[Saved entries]
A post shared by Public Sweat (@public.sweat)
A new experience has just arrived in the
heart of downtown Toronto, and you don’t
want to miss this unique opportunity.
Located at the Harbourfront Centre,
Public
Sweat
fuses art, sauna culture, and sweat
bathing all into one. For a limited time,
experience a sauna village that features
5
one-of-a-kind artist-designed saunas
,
--
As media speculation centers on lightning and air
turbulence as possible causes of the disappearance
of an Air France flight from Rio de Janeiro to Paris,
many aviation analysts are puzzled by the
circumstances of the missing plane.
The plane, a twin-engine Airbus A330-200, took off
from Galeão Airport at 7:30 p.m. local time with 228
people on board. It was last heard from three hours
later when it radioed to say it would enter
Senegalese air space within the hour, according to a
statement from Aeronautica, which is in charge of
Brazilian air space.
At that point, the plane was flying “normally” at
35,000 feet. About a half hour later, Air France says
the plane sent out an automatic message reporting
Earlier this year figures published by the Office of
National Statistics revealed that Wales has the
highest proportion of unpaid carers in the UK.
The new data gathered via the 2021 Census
---
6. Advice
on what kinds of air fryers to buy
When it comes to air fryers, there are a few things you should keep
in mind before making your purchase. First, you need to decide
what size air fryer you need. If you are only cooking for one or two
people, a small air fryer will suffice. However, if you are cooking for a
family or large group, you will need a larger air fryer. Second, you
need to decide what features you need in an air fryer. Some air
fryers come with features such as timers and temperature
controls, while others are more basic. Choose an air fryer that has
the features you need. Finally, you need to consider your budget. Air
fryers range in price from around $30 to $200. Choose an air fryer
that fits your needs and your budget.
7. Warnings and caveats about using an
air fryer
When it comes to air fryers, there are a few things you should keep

▶ _Task to carry out_
Please reproduce the lines from the line with "Earlier this year" to the line with "The new data gathered via the 2021 Census", both ends included, exactly as they appear above.

▶ _Finished task_
Earlier this year figures published by the Office of
National Statistics revealed that Wales has the
highest proportion of unpaid carers in the UK.
The new data gathered via the 2021 Census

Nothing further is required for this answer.